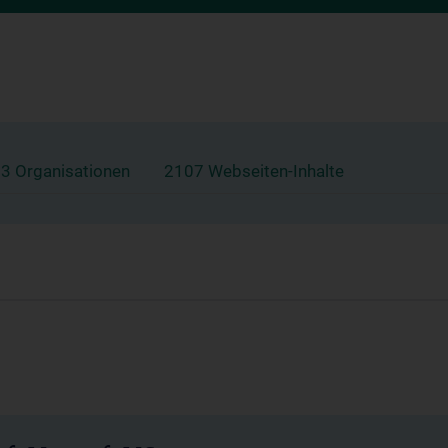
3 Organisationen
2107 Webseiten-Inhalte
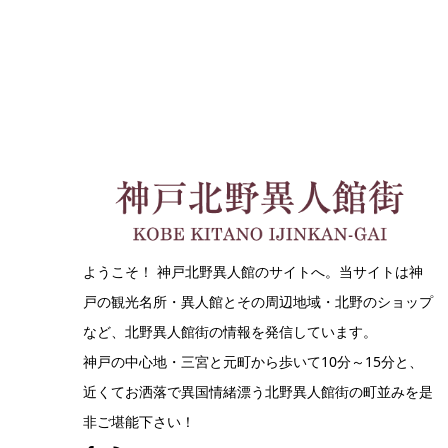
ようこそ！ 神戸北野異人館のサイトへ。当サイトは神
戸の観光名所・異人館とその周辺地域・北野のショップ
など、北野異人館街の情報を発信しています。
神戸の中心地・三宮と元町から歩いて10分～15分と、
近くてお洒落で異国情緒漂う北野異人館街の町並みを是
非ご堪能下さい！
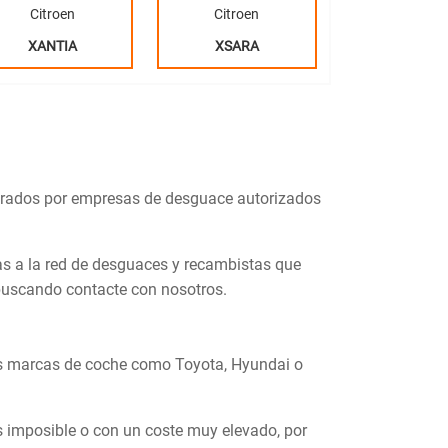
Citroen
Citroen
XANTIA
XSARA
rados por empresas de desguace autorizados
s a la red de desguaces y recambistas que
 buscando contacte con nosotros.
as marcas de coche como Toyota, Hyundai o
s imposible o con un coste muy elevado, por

________________

» WHAT THE TASK REQUIRES
Up to the line containing "rados por empresas de desguace autorizados", skip everything; from that line through the last line above, return each line exactly.

» SOLUTION TO THE PROBLEM
rados por empresas de desguace autorizados
s a la red de desguaces y recambistas que
 buscando contacte con nosotros.
as marcas de coche como Toyota, Hyundai o
s imposible o con un coste muy elevado, por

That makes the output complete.